Increased lumenal volume stimulates peristalsis. Undigested fats can have a laxative effect. Fermentation by microflora in the large intestine produces gases (e.g., H₂), causing distension and pain.
96
What is secretory diarrhoea and what causes it?
It occurs due to bacterial toxins (e.g., from Vibrio cholerae and Escherichia coli), which increase secretion by intestinal crypt cells.
97
Besides osmotic and secretory mechanisms, what is another cause of diarrhoea?
Intestinal mucosal damage can also lead to diarrhoea.
98
How does the small intestine structure change in coeliac disease?
Villi become flattened, enterocytes are damaged, and crypts show hyperplasia due to increased lymphocyte infiltration.
99
What causes tissue damage in the small intestine of coeliac patients?
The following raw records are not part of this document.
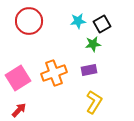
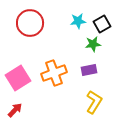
red circle: moved 1 px right, 2 px down
red arrow: moved 4 px left
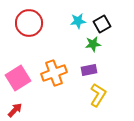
red circle: moved 1 px left
yellow L-shape: moved 4 px right, 7 px up
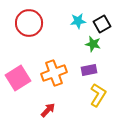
green star: rotated 21 degrees clockwise
red arrow: moved 33 px right
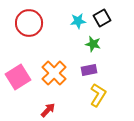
black square: moved 6 px up
orange cross: rotated 25 degrees counterclockwise
pink square: moved 1 px up
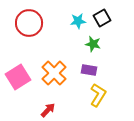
purple rectangle: rotated 21 degrees clockwise
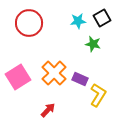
purple rectangle: moved 9 px left, 9 px down; rotated 14 degrees clockwise
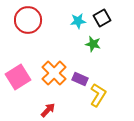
red circle: moved 1 px left, 3 px up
Activated lymphocytes in the mucosa lead to local tissue damage, disrupting normal absorption.
100
How does coeliac disease contribute to diarrhoea?
Coeliac disease is an autoimmune condition affecting the small intestine (SI), triggered by an adverse reaction to gluten, leading to intestinal mucosal damage and malabsorption, causing diarrhoea.
101
What is Crohn’s disease and how does it affect the intestines?
Crohn’s disease is a chronic inflammatory condition mainly affecting the ileum and colon, leading to intestinal damage, malabsorption, and diarrhoea.